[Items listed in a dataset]
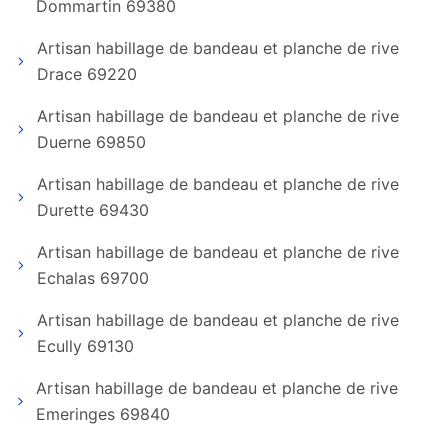
Dommartin 69380
Artisan habillage de bandeau et planche de rive
Drace 69220
Artisan habillage de bandeau et planche de rive
Duerne 69850
Artisan habillage de bandeau et planche de rive
Durette 69430
Artisan habillage de bandeau et planche de rive
Echalas 69700
Artisan habillage de bandeau et planche de rive
Ecully 69130
Artisan habillage de bandeau et planche de rive
Emeringes 69840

WHAT IS REQUIRED. Print each record exactly as it stands, omitting the pictures.

SOLUTION TO THIS TASK.
Dommartin 69380
Artisan habillage de bandeau et planche de rive
Drace 69220
Artisan habillage de bandeau et planche de rive
Duerne 69850
Artisan habillage de bandeau et planche de rive
Durette 69430
Artisan habillage de bandeau et planche de rive
Echalas 69700
Artisan habillage de bandeau et planche de rive
Ecully 69130
Artisan habillage de bandeau et planche de rive
Emeringes 69840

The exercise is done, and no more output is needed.